Das Thesenpapier zur Transformation des Staudenhofs nimmt auf ein Gutachten des Gutachters Puche Bezug und leitet aus diesem Gutachten ab, dass die „realen“ Sanierungskosten für das Bestandsgebäude Am Alten Markt 10 lediglich 6,5 Mio. € betragen und damit ca. 10 Mio. € niedriger seien, als von der ProPotsdam im Variantenvergleich öffentlich dargestellt.

Um das Gebäude Am Alten Markt 10 zurückbauen zu können, mussten im Vollzug des SVV-Beschlusses über den Rückbau des Staudenhofs die bestehenden Mietverhältnisse beendet werden. Dies konnte nur im Rahmen sogenannter „Verwertungskündigungen“ erfolgen. Für eine Verwertungskündigung musste nachgewiesen werden, dass der Abriss des Gebäudes und ein anschließender Neubau die einzige wirtschaftlich vertretbare Möglichkeit der Verwertung des Grundstücks war. Dazu bedurfte es eines gutachterlichen Nachweises, womit der Sachverständigen Prof. Dr. Puche beauftragt wurde. In dem Gutachten wurden mehrere Sanierungsszenarien betrachtet. Der Kündigung wurde schließlich das Szenario III „Herstellung der Marktgängigkeit“ gestützt. Der Gutachter selbst führt zu diesem Szenario aus: „Das Gebäude ist auch bei maximalen baulichem Aufwand (Rohbauzustand, Szenario 3) nicht dergestalt zu ertüchtigen, dass es den heutigen Anforderungen an den Wohnkomfort bzw. den energetischen Erfordernissen genügt.“

Die aus dem zitierten „Puche-Gutachten“ gezogene Schlussfolgerung, der Staudenhof sei für 6,5 Mio. € sanierbar, ist falsch!

Bei der gutachterlichen Kostenermittlung fehlen Kostenansätze z.B. für

- erforderlichen baulichen Brandschutz nach heutigen Sicherheitsanforderungen (z.B. 2. Fluchttreppenhaus, Bildung von Brandabschnitten)

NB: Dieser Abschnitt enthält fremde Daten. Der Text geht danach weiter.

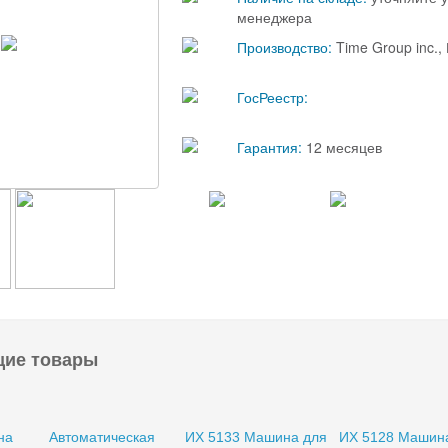
менеджера
Производство:
Time Group inc.
ГосРеестр:
Гарантия:
12 месяцев
щие товары
на
Автоматическая
ИХ 5133 Машина для
ИХ 5128 Машин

- energetische Sanierung, um wenigsten KfW70 Standard zu erreichen

- Sanierung von Heizung- und Sanitäranlagen

- Anpassung der Außenanlagen an das geänderte Straßenniveau

- Maßnahmen zur Herstellung der Barrierefreiheit

- Rückbau und Wiederherstellung der definitiv nicht mehr nutzbaren Balkonanlagen

da bereits die wesentlich geringeren bezifferten Sanierungskosten von 6,5 Mio. € zu einer Unwirtschaftlichkeit der Sanierung aus Sicht des Gutachters führte. Weitergehende Untersuchungen und Kostenkalkulationen waren deshalb für den mit der Einholung des Gutachtens verfolgten Zweck (Begründung der Verwertungskündigung) nicht erforderlich.

Bei Berücksichtigung der oben angegebenen, für eine langfristige Weiternutzung zwingend erforderlichen Sanierungs-/Modernisierungsmaßnahmen entsprechend der gesetzlichen Anforderungen ergaben sich wesentlich Kosten in Höhe von 17,9 Mio. €. Diese wurden von der ProPotsdam in der Anlage zur SVV-Vorlage „Variantenvergleich Sanierung/Neubau Block V“ dargestellt.

Die 6,5 Mio. € reichen auf keinen Fall aus, um die erforderlichen Sanierungsmaßnahmen zur Weiternutzung des Gebäudes zu finanzieren!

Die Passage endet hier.